Instruction types

Regarding the bit-convert instructions, I don’t see a clear reason about “bit”-“conversion” and all I see are some type conversions. For example, float to integer (F2I) and others.

What about these?
BFE Bit Field Extract
BFI Bit Field Insert

Moreover, I see texture instructions in [1] for Maxwell, but there is no metric for that in nvprof.
Can someone shed a light on that?

[1] https://docs.nvidia.com/cuda/cuda-binary-utilities/index.html#maxwell-pascal

It’s not clear to me what you are asking. What does ‘clear reason about’ mean?

F2I and I2F are instructions that perform real conversions, they do not facilitate type re-interpretation of bit patterns.

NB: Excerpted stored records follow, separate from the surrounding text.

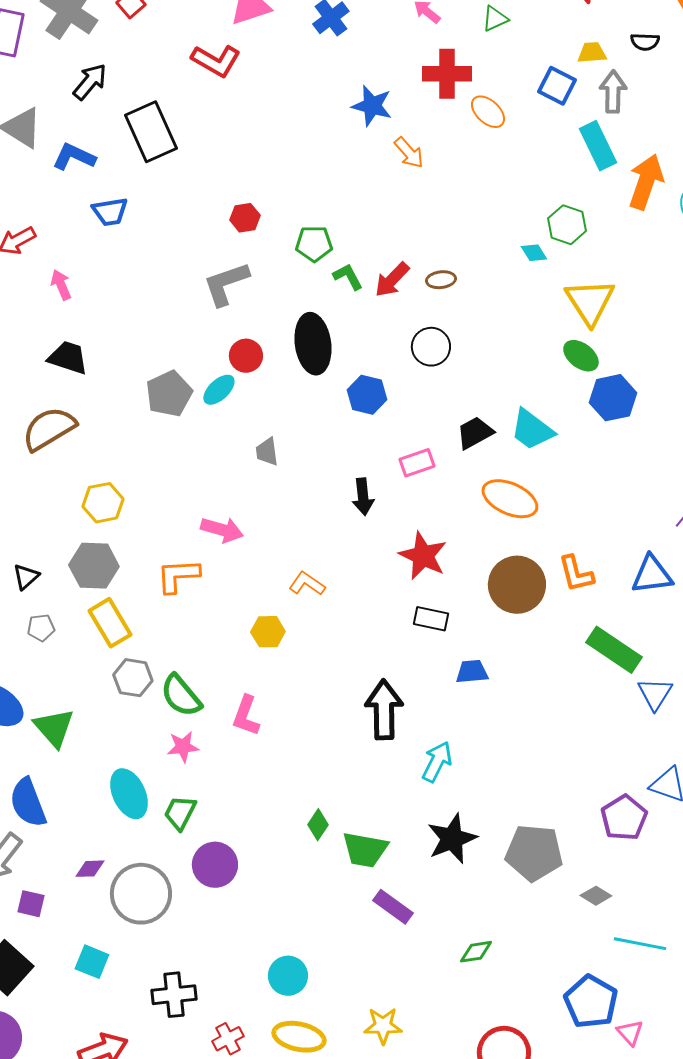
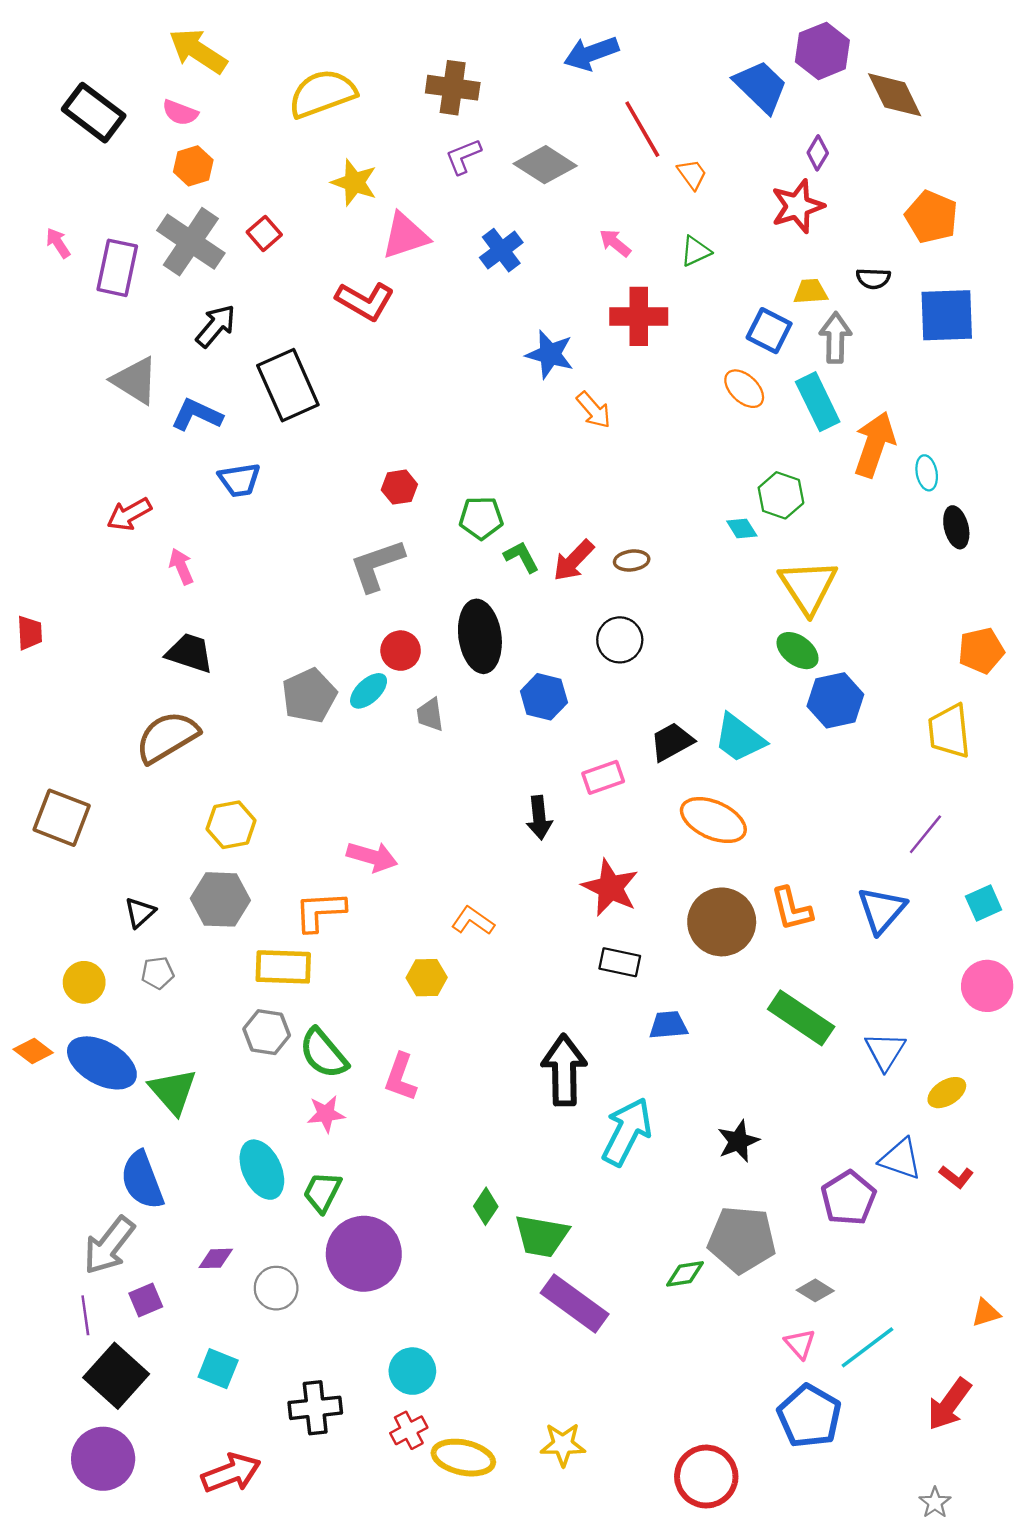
orange ellipse: (488, 112) -> (744, 389), moved
gray trapezoid: (267, 452) -> (430, 715), moved
blue triangle: (652, 575) -> (882, 910), turned -42
yellow rectangle: (110, 623) -> (283, 967), moved, turned -57
green rectangle: (614, 650) -> (801, 1018), moved
cyan arrow: (437, 762) -> (627, 1132), size x1.4
black star: (452, 839) -> (738, 1141), moved, size x0.7
purple circle: (215, 865) -> (364, 1254), size x1.4
gray circle: (141, 894) -> (276, 1288), size x0.6
purple square: (31, 904) -> (146, 1300), turned -36
purple rectangle: (393, 907) -> (575, 1303), size x1.4
cyan line: (640, 944) -> (867, 1347), turned -48
green diamond: (476, 952) -> (685, 1274), moved
cyan circle: (288, 976) -> (412, 1371), moved
pink triangle: (630, 1033) -> (800, 1344), moved
red cross: (228, 1039) -> (409, 1430), moved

Since GPUs use the same 32-bit registers for floating-point and integer data, type-reinterpretation is for free (a no-op at machine code level).

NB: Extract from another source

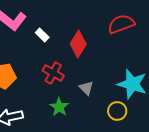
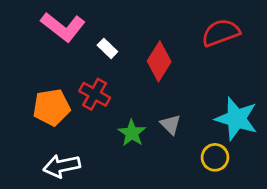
red cross: (53, 73) -> (95, 94), moved
green star: (59, 107) -> (132, 133), moved

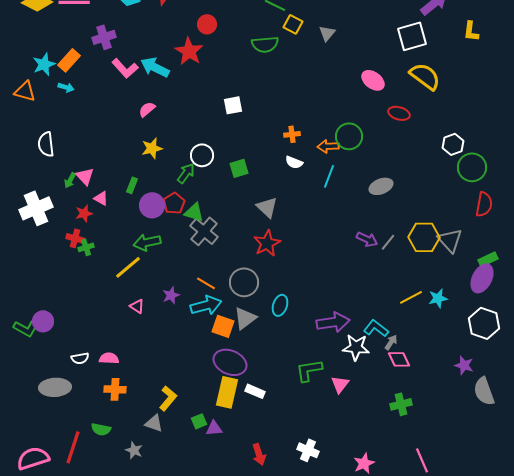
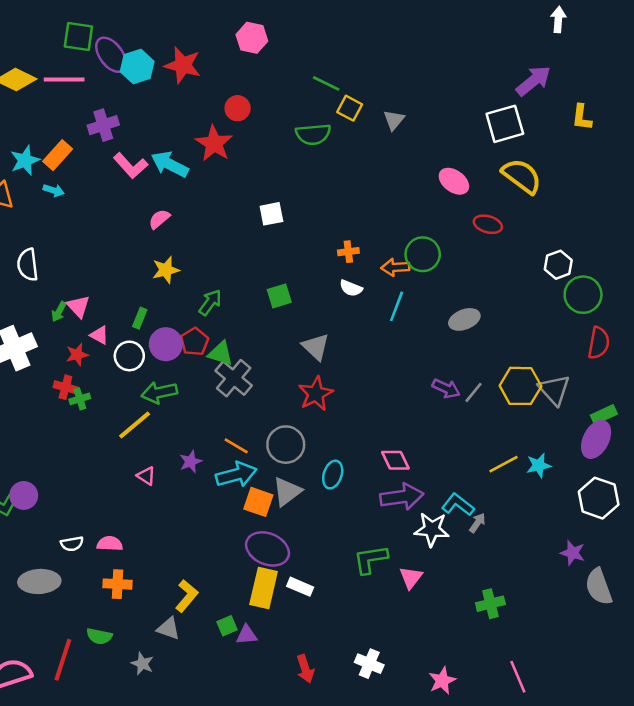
white circle: (202, 155) -> (129, 356), moved
pink diamond: (399, 359) -> (395, 460), moved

BFE and BFI are integer instructions. Are you asking what their exact semantics are? PTX has instructions bfe and bfi that correspond to these machine instructions (one-to-one, best I know), see their descriptions in the PTX manual.

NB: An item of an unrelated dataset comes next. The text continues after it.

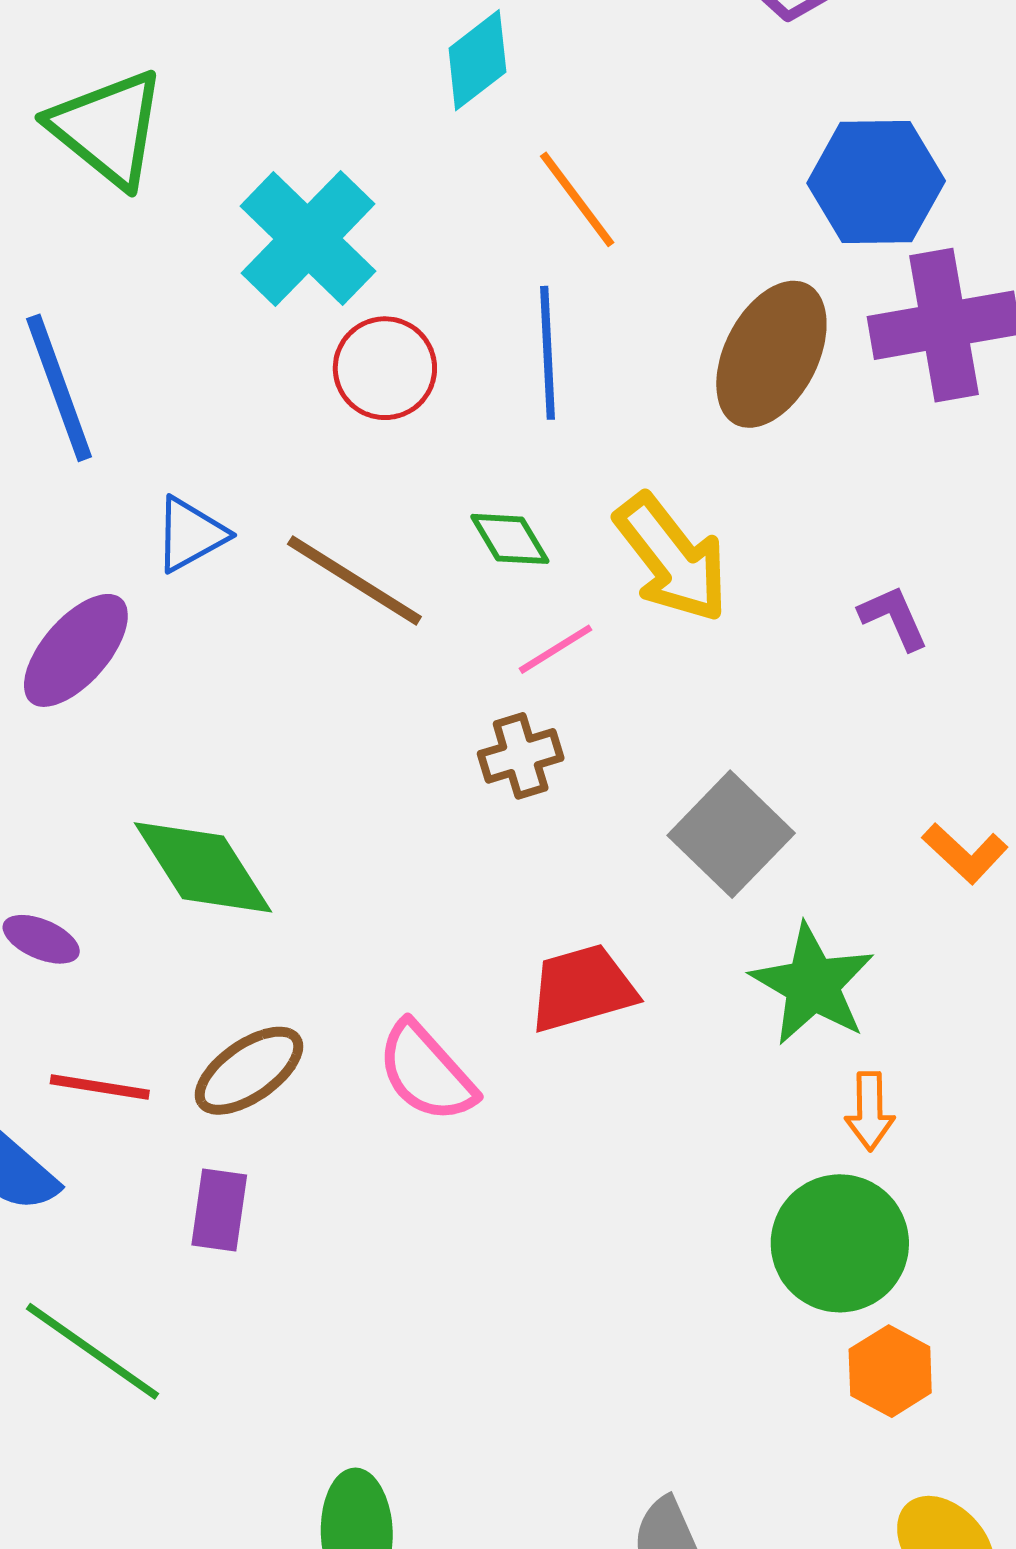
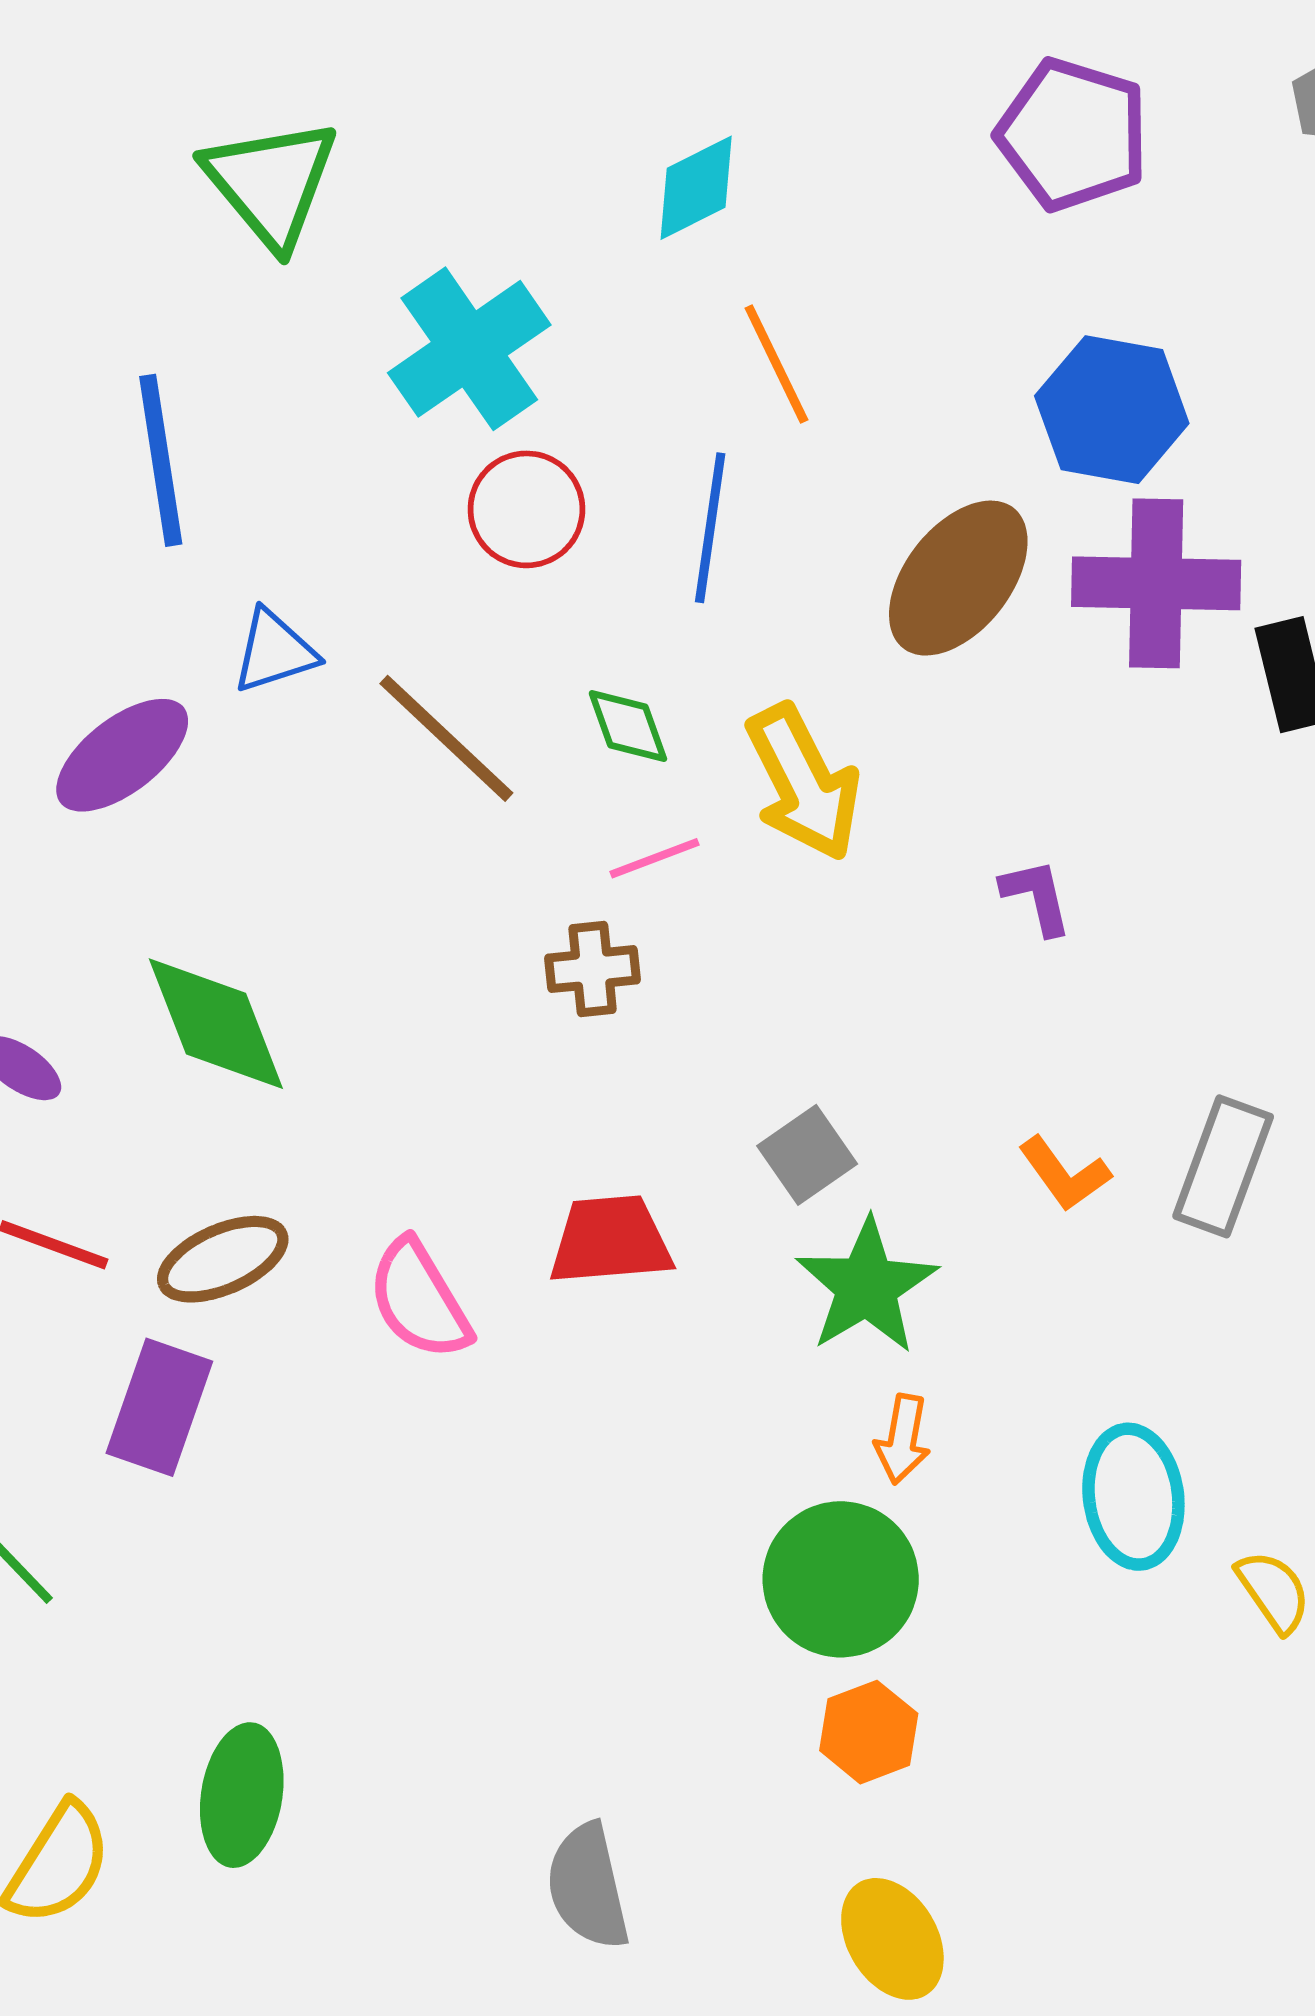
gray square: (731, 834) -> (807, 1155), moved, size x0.7
purple rectangle: (219, 1210) -> (159, 1407), size x1.4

Are you asking whether there is a profiler metric that returns a count of texture instructions (TEX*)? I can’t find one. There are various texture related performance metrics which seem much more relevant to programmers optimizing code. A counter for texture instructions either does not exist in the hardware, or is not exposed in the profiler [possible reasons: nobody finds it useful, nobody has requested it, the HW counter is unreliable]

So, i was expecting about bit flip for “bit”-“conversion” expression. Kind of 2’s complement or similar things in mathematical calculations.

Assume there is a 32 bit pattern such as 0011_1111_1100_0000_0000_0000_0000_0000.
By type re-interpretation of bit patterns, you are saying that we have to determine the sign, exponent and fraction bits or interpreting that as a signed integer. Right?
And you are insisting that I2F doesn’t do that. Right?
Then by real conversions, you are saying that with F2I, such floating point number (s=0, exp=127, frac=1) which is (1.1*2^0=1.1) is converted to integer which is 1. Right?

I just wanted to be sure that whether these bit related instructions are classified as bit-convert instructions or not.

Yes.

That would be a NOT (inversion, one’s complement) or a NEG (negation, two’s complement). Nothing to do with F2I or I2F. NOT and NEG are pre-processing options on various GPU integer instructions or are resolved implicitly (e.g. as part of LOP3), so they do not appear as separate instructions in disassembled code.

reinterpret_as_float (0x3f800000) = 1.0f // this resolves to a no-op at GPU machine code level
convert_to_float (0x3f800000) = 1.06535322e+9f // this is a real conversion of the kind I2F performs

The very instruction tables you pointed to in your original post show BFE and BFI under the heading “integer instructions”. What is unclear about this?

OK. For the second, you are actually using I2F and F2I is what I wrote. Do you confirm that. I want to be sure that I have understood correctly.

As a side note, that number should be 1.5 and not 1.0 according to IEEE since the fraction is 1000… we know that IEEE drops the 1 in left of the point. So, an implicit 1 should be taken into account which leads to 1.1*2^0
Was that a typo or something else that I am missing. Appreciate if you clarify that.

Well, you can of course also do it in reverse:

reinterpret_as_int (1.0f) = 0x3f800000 // this resolves to a no-op at GPU machine code level
convert_to_int (1.06535322e+9f) = 0x3f800000 // this is a real conversion of the kind F2I performs

I simply picked 1.0f for my examples, I didn’t look at your bit pattern until now. Your bit pattern is 0x3fc0000, which is 1.5f.

No need to explain IEEE-754 floating-point formats; I spent years working on the design of floating-point units for x86 processors and writing mathematical software (including low-level emulation code) for GPUs, x86, ARM, SPARC, and PowerPC platform in a professional capacity.